_Task brief_
Would you please repeat all of the data exactly, omitting the pictures?

-=-=-

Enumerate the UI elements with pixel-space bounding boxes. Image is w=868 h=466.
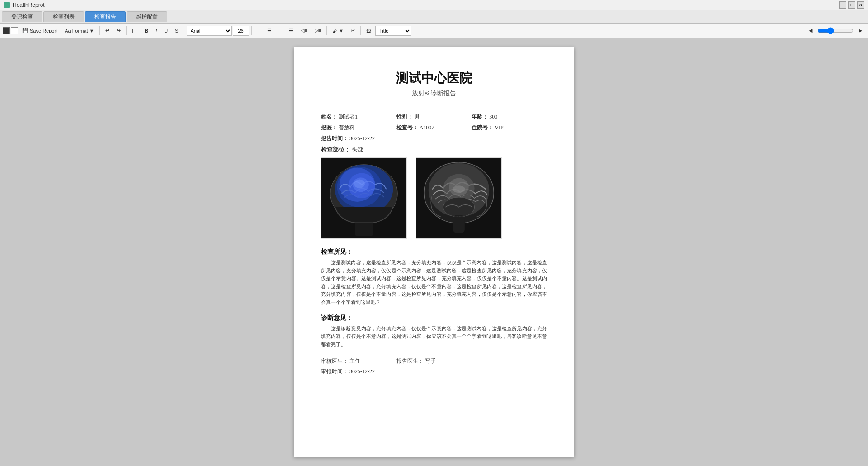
save-icon: 💾 <box>22 28 28 33</box>
findings-text[interactable]: 这是测试内容，这是检查所见内容，充分填充内容，仅仅是个示意内容，这是测试内容，这… <box>321 259 547 307</box>
gender-value: 男 <box>414 114 420 120</box>
redo-button[interactable]: ↪ <box>113 25 124 36</box>
doctor-value: 普放科 <box>339 124 355 131</box>
tab-config[interactable]: 维护配置 <box>127 11 167 22</box>
svg-point-9 <box>354 179 365 188</box>
report-date-label: 审报时间： <box>321 368 348 375</box>
gender-field: 性别： 男 <box>396 111 472 122</box>
patient-name-field: 姓名： 测试者1 <box>321 111 396 122</box>
hospital-name: 测试中心医院 <box>321 70 547 87</box>
reporter-value: 写手 <box>425 358 436 364</box>
tab-records[interactable]: 登记检查 <box>2 11 42 22</box>
brain-svg-colored <box>321 157 406 239</box>
exam-part-value: 头部 <box>352 146 363 153</box>
patient-info-row2: 报医： 普放科 检查号： A1007 住院号： VIP <box>321 122 547 133</box>
align-justify-button[interactable]: ☰ <box>286 25 297 36</box>
minimize-button[interactable]: _ <box>839 1 846 9</box>
diagnosis-text[interactable]: 这是诊断意见内容，充分填充内容，仅仅是个示意内容，这是测试内容，这是检查所见内容… <box>321 325 547 349</box>
format-button[interactable]: Aa Format ▼ <box>61 25 97 36</box>
separator-line-icon: | <box>132 28 133 33</box>
highlight-icon: 🖌 <box>332 28 337 33</box>
font-family-select[interactable]: Arial Times New Roman SimSun <box>187 26 232 36</box>
format-dropdown-icon: ▼ <box>89 28 94 33</box>
exam-no-value: A1007 <box>420 124 434 131</box>
align-left-button[interactable]: ≡ <box>254 25 263 36</box>
doctor-row: 审核医生： 主任 报告医生： 写手 <box>321 357 547 365</box>
window-controls: _ □ ✕ <box>839 1 864 9</box>
zoom-slider[interactable] <box>817 27 854 34</box>
reporter-label: 报告医生： <box>396 358 424 364</box>
maximize-button[interactable]: □ <box>848 1 855 9</box>
reviewer-value: 主任 <box>349 358 360 364</box>
undo-button[interactable]: ↩ <box>102 25 113 36</box>
indent-increase-button[interactable]: ▷≡ <box>311 25 324 36</box>
format-icon: Aa <box>65 28 71 33</box>
exam-no-field: 检查号： A1007 <box>396 122 472 133</box>
save-report-button[interactable]: 💾 Save Report <box>19 25 61 36</box>
patient-info: 姓名： 测试者1 性别： 男 年龄： 300 报医： 普放科 检查号 <box>321 111 547 144</box>
separator-4 <box>184 26 184 35</box>
separator-line-button[interactable]: | <box>129 25 137 36</box>
highlight-button[interactable]: 🖌 ▼ <box>329 25 347 36</box>
patient-name-label: 姓名： <box>321 114 337 120</box>
zoom-controls: ◀ ▶ <box>806 25 865 36</box>
age-field: 年龄： 300 <box>472 111 547 122</box>
underline-button[interactable]: U <box>161 25 171 36</box>
style-select[interactable]: Title Heading 1 Normal <box>375 26 411 36</box>
report-time-label: 报告时间： <box>321 135 348 142</box>
exam-no-label: 检查号： <box>396 124 418 131</box>
hospital-no-value: VIP <box>495 124 503 131</box>
tab-list[interactable]: 检查列表 <box>43 11 84 22</box>
reporter-field: 报告医生： 写手 <box>396 357 436 365</box>
indent-decrease-button[interactable]: ◁≡ <box>297 25 310 36</box>
font-size-input[interactable] <box>233 26 249 36</box>
patient-name-value: 测试者1 <box>339 114 358 120</box>
strikethrough-button[interactable]: S <box>172 25 181 36</box>
report-date-row: 审报时间： 3025-12-22 <box>321 368 547 376</box>
separator-1 <box>99 26 100 35</box>
close-button[interactable]: ✕ <box>857 1 864 9</box>
indent-decrease-icon: ◁≡ <box>301 28 307 33</box>
align-justify-icon: ☰ <box>289 28 293 33</box>
text-color-button[interactable] <box>3 27 10 34</box>
age-label: 年龄： <box>472 114 488 120</box>
patient-info-row1: 姓名： 测试者1 性别： 男 年龄： 300 <box>321 111 547 122</box>
report-time-value: 3025-12-22 <box>349 135 375 142</box>
document-page: 测试中心医院 放射科诊断报告 姓名： 测试者1 性别： 男 年龄： 300 <box>294 47 574 457</box>
strikethrough-icon: S <box>175 28 178 33</box>
image-button[interactable]: 🖼 <box>363 25 374 36</box>
zoom-in-button[interactable]: ▶ <box>855 25 865 36</box>
tab-bar: 登记检查 检查列表 检查报告 维护配置 <box>0 10 868 24</box>
bold-button[interactable]: B <box>142 25 151 36</box>
undo-icon: ↩ <box>105 28 109 33</box>
separator-3 <box>139 26 139 35</box>
app-title: HealthReprot <box>13 2 45 8</box>
main-content-area: 测试中心医院 放射科诊断报告 姓名： 测试者1 性别： 男 年龄： 300 <box>0 38 868 466</box>
align-center-button[interactable]: ☰ <box>264 25 275 36</box>
svg-rect-17 <box>453 215 465 233</box>
findings-title: 检查所见： <box>321 248 547 256</box>
align-center-icon: ☰ <box>267 28 272 33</box>
app-icon <box>4 2 10 8</box>
separator-2 <box>126 26 127 35</box>
svg-point-15 <box>453 185 465 193</box>
tab-report[interactable]: 检查报告 <box>85 11 126 22</box>
exam-part-field: 检查部位： 头部 <box>321 146 547 154</box>
special-char-button[interactable]: ✂ <box>348 25 358 36</box>
separator-5 <box>251 26 252 35</box>
bg-color-button[interactable] <box>11 27 18 34</box>
align-left-icon: ≡ <box>257 28 260 33</box>
align-right-button[interactable]: ≡ <box>276 25 285 36</box>
zoom-out-button[interactable]: ◀ <box>806 25 816 36</box>
brain-image-colored <box>321 157 407 239</box>
image-icon: 🖼 <box>366 28 371 33</box>
reviewer-label: 审核医生： <box>321 358 348 364</box>
report-date-value: 3025-12-22 <box>349 368 375 375</box>
report-subtitle: 放射科诊断报告 <box>321 90 547 98</box>
gender-label: 性别： <box>396 114 413 120</box>
reviewer-field: 审核医生： 主任 <box>321 357 360 365</box>
age-value: 300 <box>489 114 497 120</box>
toolbar: 💾 Save Report Aa Format ▼ ↩ ↪ | B I U S … <box>0 24 868 38</box>
italic-button[interactable]: I <box>152 25 160 36</box>
align-right-icon: ≡ <box>279 28 282 33</box>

-=-=-

_Exercise answer_
Enumerate the UI elements with pixel-space bounding boxes. Image is w=868 h=466.
save-icon: 💾 <box>22 28 28 33</box>
findings-text[interactable]: 这是测试内容，这是检查所见内容，充分填充内容，仅仅是个示意内容，这是测试内容，这… <box>321 259 547 307</box>
gender-value: 男 <box>414 114 420 120</box>
redo-button[interactable]: ↪ <box>113 25 124 36</box>
doctor-value: 普放科 <box>339 124 355 131</box>
tab-config[interactable]: 维护配置 <box>127 11 167 22</box>
svg-point-9 <box>354 179 365 188</box>
report-date-label: 审报时间： <box>321 368 348 375</box>
gender-field: 性别： 男 <box>396 111 472 122</box>
patient-name-field: 姓名： 测试者1 <box>321 111 396 122</box>
hospital-name: 测试中心医院 <box>321 70 547 87</box>
reporter-value: 写手 <box>425 358 436 364</box>
tab-records[interactable]: 登记检查 <box>2 11 42 22</box>
brain-svg-colored <box>321 157 406 239</box>
exam-part-value: 头部 <box>352 146 363 153</box>
patient-info-row2: 报医： 普放科 检查号： A1007 住院号： VIP <box>321 122 547 133</box>
align-justify-button[interactable]: ☰ <box>286 25 297 36</box>
minimize-button[interactable]: _ <box>839 1 846 9</box>
diagnosis-text[interactable]: 这是诊断意见内容，充分填充内容，仅仅是个示意内容，这是测试内容，这是检查所见内容… <box>321 325 547 349</box>
format-button[interactable]: Aa Format ▼ <box>61 25 97 36</box>
separator-line-icon: | <box>132 28 133 33</box>
highlight-icon: 🖌 <box>332 28 337 33</box>
font-family-select[interactable]: Arial Times New Roman SimSun <box>187 26 232 36</box>
format-dropdown-icon: ▼ <box>89 28 94 33</box>
exam-no-value: A1007 <box>420 124 434 131</box>
align-left-button[interactable]: ≡ <box>254 25 263 36</box>
doctor-row: 审核医生： 主任 报告医生： 写手 <box>321 357 547 365</box>
window-controls: _ □ ✕ <box>839 1 864 9</box>
zoom-slider[interactable] <box>817 27 854 34</box>
reporter-label: 报告医生： <box>396 358 424 364</box>
maximize-button[interactable]: □ <box>848 1 855 9</box>
reviewer-value: 主任 <box>349 358 360 364</box>
undo-button[interactable]: ↩ <box>102 25 113 36</box>
indent-increase-button[interactable]: ▷≡ <box>311 25 324 36</box>
format-icon: Aa <box>65 28 71 33</box>
exam-no-field: 检查号： A1007 <box>396 122 472 133</box>
save-report-button[interactable]: 💾 Save Report <box>19 25 61 36</box>
patient-info: 姓名： 测试者1 性别： 男 年龄： 300 报医： 普放科 检查号 <box>321 111 547 144</box>
separator-4 <box>184 26 184 35</box>
separator-line-button[interactable]: | <box>129 25 137 36</box>
highlight-button[interactable]: 🖌 ▼ <box>329 25 347 36</box>
patient-name-label: 姓名： <box>321 114 337 120</box>
zoom-controls: ◀ ▶ <box>806 25 865 36</box>
age-field: 年龄： 300 <box>472 111 547 122</box>
underline-button[interactable]: U <box>161 25 171 36</box>
style-select[interactable]: Title Heading 1 Normal <box>375 26 411 36</box>
report-time-label: 报告时间： <box>321 135 348 142</box>
exam-no-label: 检查号： <box>396 124 418 131</box>
hospital-no-value: VIP <box>495 124 503 131</box>
tab-list[interactable]: 检查列表 <box>43 11 84 22</box>
reporter-field: 报告医生： 写手 <box>396 357 436 365</box>
indent-decrease-button[interactable]: ◁≡ <box>297 25 310 36</box>
font-size-input[interactable] <box>233 26 249 36</box>
patient-name-value: 测试者1 <box>339 114 358 120</box>
strikethrough-button[interactable]: S <box>172 25 181 36</box>
report-date-row: 审报时间： 3025-12-22 <box>321 368 547 376</box>
separator-1 <box>99 26 100 35</box>
close-button[interactable]: ✕ <box>857 1 864 9</box>
indent-decrease-icon: ◁≡ <box>301 28 307 33</box>
align-justify-icon: ☰ <box>289 28 293 33</box>
text-color-button[interactable] <box>3 27 10 34</box>
age-label: 年龄： <box>472 114 488 120</box>
patient-info-row1: 姓名： 测试者1 性别： 男 年龄： 300 <box>321 111 547 122</box>
report-time-value: 3025-12-22 <box>349 135 375 142</box>
document-page: 测试中心医院 放射科诊断报告 姓名： 测试者1 性别： 男 年龄： 300 <box>294 47 574 457</box>
strikethrough-icon: S <box>175 28 178 33</box>
image-button[interactable]: 🖼 <box>363 25 374 36</box>
zoom-in-button[interactable]: ▶ <box>855 25 865 36</box>
tab-bar: 登记检查 检查列表 检查报告 维护配置 <box>0 10 868 24</box>
bold-button[interactable]: B <box>142 25 151 36</box>
undo-icon: ↩ <box>105 28 109 33</box>
separator-3 <box>139 26 139 35</box>
app-title: HealthReprot <box>13 2 45 8</box>
main-content-area: 测试中心医院 放射科诊断报告 姓名： 测试者1 性别： 男 年龄： 300 <box>0 38 868 466</box>
align-center-button[interactable]: ☰ <box>264 25 275 36</box>
svg-rect-17 <box>453 215 465 233</box>
findings-title: 检查所见： <box>321 248 547 256</box>
align-center-icon: ☰ <box>267 28 272 33</box>
app-icon <box>4 2 10 8</box>
separator-2 <box>126 26 127 35</box>
svg-point-15 <box>453 185 465 193</box>
tab-report[interactable]: 检查报告 <box>85 11 126 22</box>
exam-part-field: 检查部位： 头部 <box>321 146 547 154</box>
special-char-button[interactable]: ✂ <box>348 25 358 36</box>
separator-5 <box>251 26 252 35</box>
bg-color-button[interactable] <box>11 27 18 34</box>
align-left-icon: ≡ <box>257 28 260 33</box>
align-right-button[interactable]: ≡ <box>276 25 285 36</box>
zoom-out-button[interactable]: ◀ <box>806 25 816 36</box>
brain-image-colored <box>321 157 407 239</box>
image-icon: 🖼 <box>366 28 371 33</box>
reviewer-label: 审核医生： <box>321 358 348 364</box>
report-date-value: 3025-12-22 <box>349 368 375 375</box>
report-subtitle: 放射科诊断报告 <box>321 90 547 98</box>
gender-label: 性别： <box>396 114 413 120</box>
reviewer-field: 审核医生： 主任 <box>321 357 360 365</box>
age-value: 300 <box>489 114 497 120</box>
toolbar: 💾 Save Report Aa Format ▼ ↩ ↪ | B I U S … <box>0 24 868 38</box>
italic-button[interactable]: I <box>152 25 160 36</box>
align-right-icon: ≡ <box>279 28 282 33</box>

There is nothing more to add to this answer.